Bisnis.com, PATI – Semua kapal jenis cantrang di Kabupaten Pati, Jawa Tengah, dipastikan melaut kembali menyusul kemudahan dalam mengurus perpanjangan Surat Izin Penangkapan Ikan atau SIPI.
Ketua Himpunan Nelayan Seluruh Indonesia (HNSI) Juwana Rasmijan mengatakan untuk jumlah kapal cantrang di Kabupaten Pati mencapai 300 kapal lebih, meskipun sebagian kecil sudah ada yang mulai berganti alat tangkap.
"Kami memperkirakan semua kapal bisa kembali melaut pada Agustus 2017 setelah para pemilik kapal mengurus SIPI," ujarnya di Pati, Kamis (14/9/2017).
Ia mengatakan, persyaratan yang harus diurus agar bisa melaut yakni Surat Kelaikan Operasional (SLO), SIPI, serta surat persetujuan berlayar (SPB). Apabila nelayan belum bisa melaut, di khawatir, dampaknya sangat luas.
Selain memberikan dampak pada anak buah kapal (ABK) beserta keluarganya yang tidak bisa mendapatkan pemasukan, kata dia, pengolah ikan juga tidak berproduksi karena keterbatasan pasokan ikannya, sehingga memunculkan pengangguran baru.

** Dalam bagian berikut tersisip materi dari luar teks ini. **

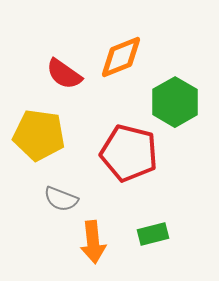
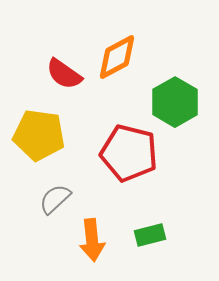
orange diamond: moved 4 px left; rotated 6 degrees counterclockwise
gray semicircle: moved 6 px left; rotated 116 degrees clockwise
green rectangle: moved 3 px left, 1 px down
orange arrow: moved 1 px left, 2 px up
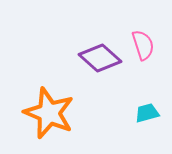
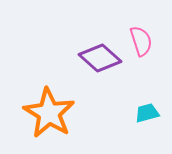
pink semicircle: moved 2 px left, 4 px up
orange star: rotated 9 degrees clockwise
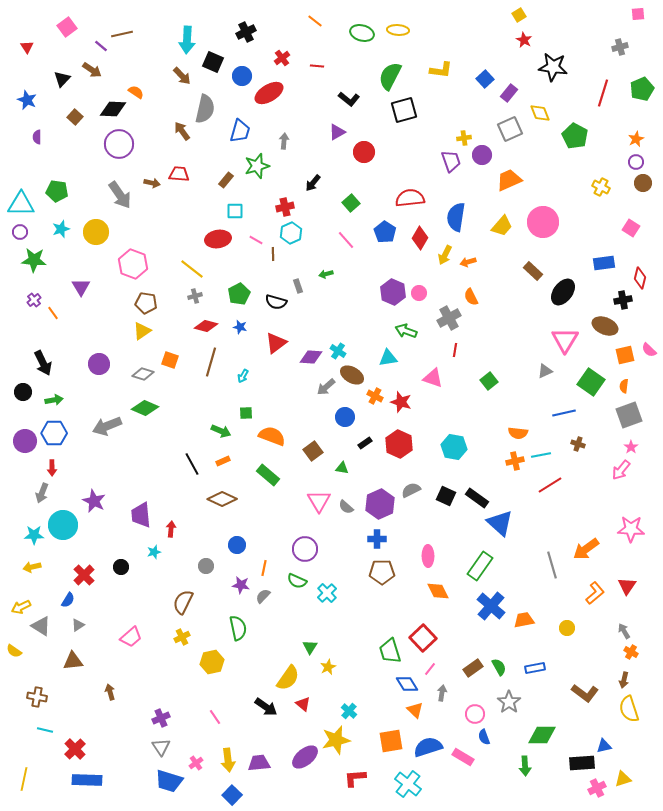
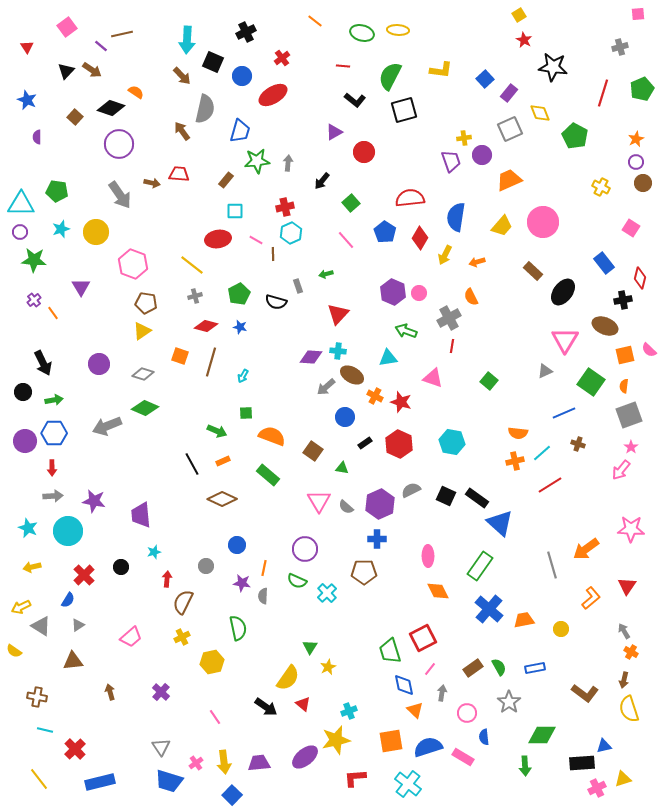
red line at (317, 66): moved 26 px right
black triangle at (62, 79): moved 4 px right, 8 px up
red ellipse at (269, 93): moved 4 px right, 2 px down
black L-shape at (349, 99): moved 6 px right, 1 px down
black diamond at (113, 109): moved 2 px left, 1 px up; rotated 16 degrees clockwise
purple triangle at (337, 132): moved 3 px left
gray arrow at (284, 141): moved 4 px right, 22 px down
green star at (257, 166): moved 5 px up; rotated 10 degrees clockwise
black arrow at (313, 183): moved 9 px right, 2 px up
orange arrow at (468, 262): moved 9 px right
blue rectangle at (604, 263): rotated 60 degrees clockwise
yellow line at (192, 269): moved 4 px up
red triangle at (276, 343): moved 62 px right, 29 px up; rotated 10 degrees counterclockwise
red line at (455, 350): moved 3 px left, 4 px up
cyan cross at (338, 351): rotated 28 degrees counterclockwise
orange square at (170, 360): moved 10 px right, 4 px up
green square at (489, 381): rotated 12 degrees counterclockwise
blue line at (564, 413): rotated 10 degrees counterclockwise
green arrow at (221, 431): moved 4 px left
cyan hexagon at (454, 447): moved 2 px left, 5 px up
brown square at (313, 451): rotated 18 degrees counterclockwise
cyan line at (541, 455): moved 1 px right, 2 px up; rotated 30 degrees counterclockwise
gray arrow at (42, 493): moved 11 px right, 3 px down; rotated 114 degrees counterclockwise
purple star at (94, 501): rotated 15 degrees counterclockwise
cyan circle at (63, 525): moved 5 px right, 6 px down
red arrow at (171, 529): moved 4 px left, 50 px down
cyan star at (34, 535): moved 6 px left, 7 px up; rotated 24 degrees clockwise
brown pentagon at (382, 572): moved 18 px left
purple star at (241, 585): moved 1 px right, 2 px up
orange L-shape at (595, 593): moved 4 px left, 5 px down
gray semicircle at (263, 596): rotated 42 degrees counterclockwise
blue cross at (491, 606): moved 2 px left, 3 px down
yellow circle at (567, 628): moved 6 px left, 1 px down
red square at (423, 638): rotated 16 degrees clockwise
blue diamond at (407, 684): moved 3 px left, 1 px down; rotated 20 degrees clockwise
cyan cross at (349, 711): rotated 28 degrees clockwise
pink circle at (475, 714): moved 8 px left, 1 px up
purple cross at (161, 718): moved 26 px up; rotated 24 degrees counterclockwise
blue semicircle at (484, 737): rotated 14 degrees clockwise
yellow arrow at (228, 760): moved 4 px left, 2 px down
yellow line at (24, 779): moved 15 px right; rotated 50 degrees counterclockwise
blue rectangle at (87, 780): moved 13 px right, 2 px down; rotated 16 degrees counterclockwise
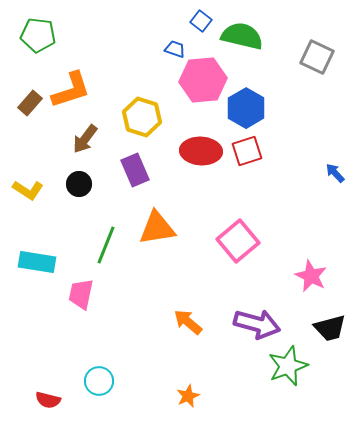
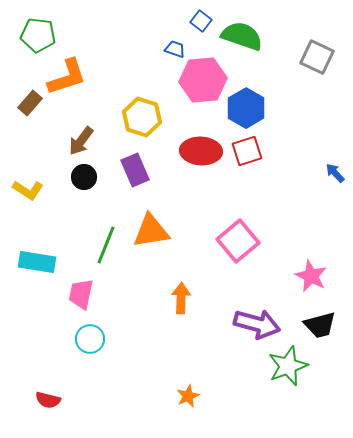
green semicircle: rotated 6 degrees clockwise
orange L-shape: moved 4 px left, 13 px up
brown arrow: moved 4 px left, 2 px down
black circle: moved 5 px right, 7 px up
orange triangle: moved 6 px left, 3 px down
orange arrow: moved 7 px left, 24 px up; rotated 52 degrees clockwise
black trapezoid: moved 10 px left, 3 px up
cyan circle: moved 9 px left, 42 px up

Menurut dia, pemerintah perlu berpikir ulang terkait Peraturan Menteri Kelautan dan Perikanan No.2/2015 tentang Larangan Penggunaan Alat Tangkap Ikan Pukat Hela dan Pukat Tarik. Apalagi, pemerintah hingga kini belum juga memberikan solusi terbaik bagi nelayan atas pemberlakuan peraturan itu.
"Jika memang akhirnya alat tangkap jenis cantrang dilarang, seharusnya pemerintah juga membantu dalam hal pengadaan alat tangkap yang baru serta kemudahan dalam mendapatkan bantuan permodalan," ujarnya.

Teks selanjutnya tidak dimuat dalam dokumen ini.